Records for this task
:::::
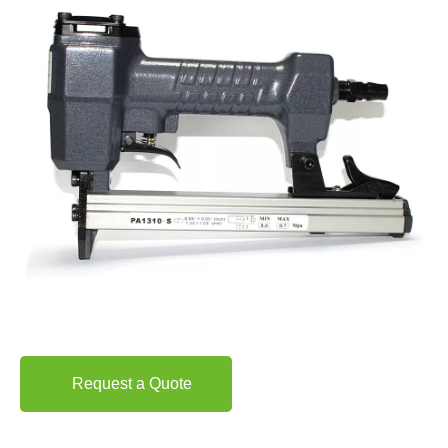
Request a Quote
:::::
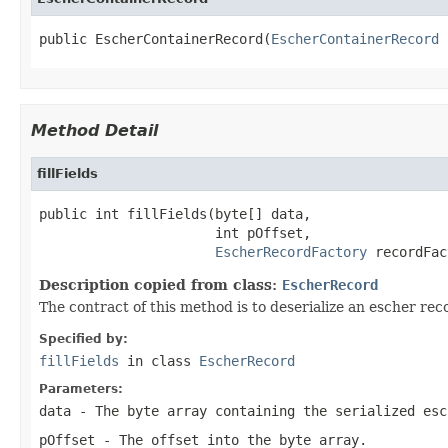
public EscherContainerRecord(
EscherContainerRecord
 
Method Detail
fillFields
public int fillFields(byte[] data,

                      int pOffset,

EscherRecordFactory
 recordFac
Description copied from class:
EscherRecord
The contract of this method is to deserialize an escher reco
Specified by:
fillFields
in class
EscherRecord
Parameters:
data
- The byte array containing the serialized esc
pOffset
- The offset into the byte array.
:::::
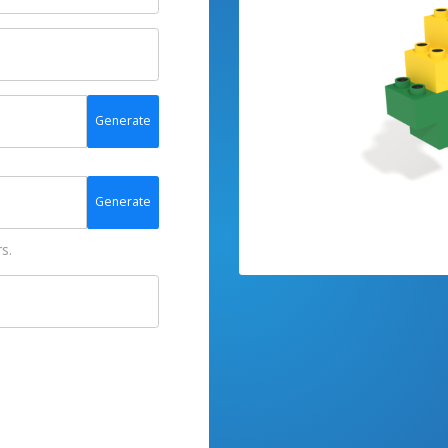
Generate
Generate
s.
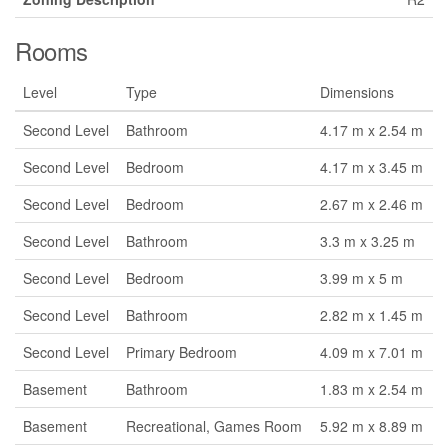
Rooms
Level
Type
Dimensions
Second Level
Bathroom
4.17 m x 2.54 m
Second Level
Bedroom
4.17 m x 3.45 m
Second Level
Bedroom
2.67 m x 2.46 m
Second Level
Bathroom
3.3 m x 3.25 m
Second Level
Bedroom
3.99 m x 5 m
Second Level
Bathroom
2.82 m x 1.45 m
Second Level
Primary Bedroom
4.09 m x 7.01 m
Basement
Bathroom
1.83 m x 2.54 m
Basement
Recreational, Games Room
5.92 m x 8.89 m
:::::
Assigned task
Beginning at the line with "4.09 m x 7.01 m" and stopping after the line with "5.92 m x 8.89 m", please write out every line of the data above exactly and nothing else.

Result of this exercise
4.09 m x 7.01 m
Basement
Bathroom
1.83 m x 2.54 m
Basement
Recreational, Games Room
5.92 m x 8.89 m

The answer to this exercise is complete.